— What the exercise asks —
Only one number is expected here, namely how many lines of the entries below hold the string "sebagai".
● ● ●
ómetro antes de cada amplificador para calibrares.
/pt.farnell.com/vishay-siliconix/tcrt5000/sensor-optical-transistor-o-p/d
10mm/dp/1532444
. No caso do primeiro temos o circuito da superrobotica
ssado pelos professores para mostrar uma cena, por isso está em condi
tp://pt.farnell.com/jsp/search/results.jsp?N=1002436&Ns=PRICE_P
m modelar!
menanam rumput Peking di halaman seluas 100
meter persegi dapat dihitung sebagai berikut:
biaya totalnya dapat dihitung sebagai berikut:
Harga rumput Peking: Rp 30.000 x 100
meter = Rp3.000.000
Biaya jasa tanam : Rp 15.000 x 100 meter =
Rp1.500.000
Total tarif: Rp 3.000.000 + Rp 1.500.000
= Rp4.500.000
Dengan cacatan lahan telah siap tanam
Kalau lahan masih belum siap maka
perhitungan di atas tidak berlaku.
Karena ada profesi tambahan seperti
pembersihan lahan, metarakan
● ● ●
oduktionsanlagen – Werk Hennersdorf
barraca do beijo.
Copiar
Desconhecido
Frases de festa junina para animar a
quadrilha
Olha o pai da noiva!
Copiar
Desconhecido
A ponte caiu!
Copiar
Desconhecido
● ● ●
— Answer to this exercise —
2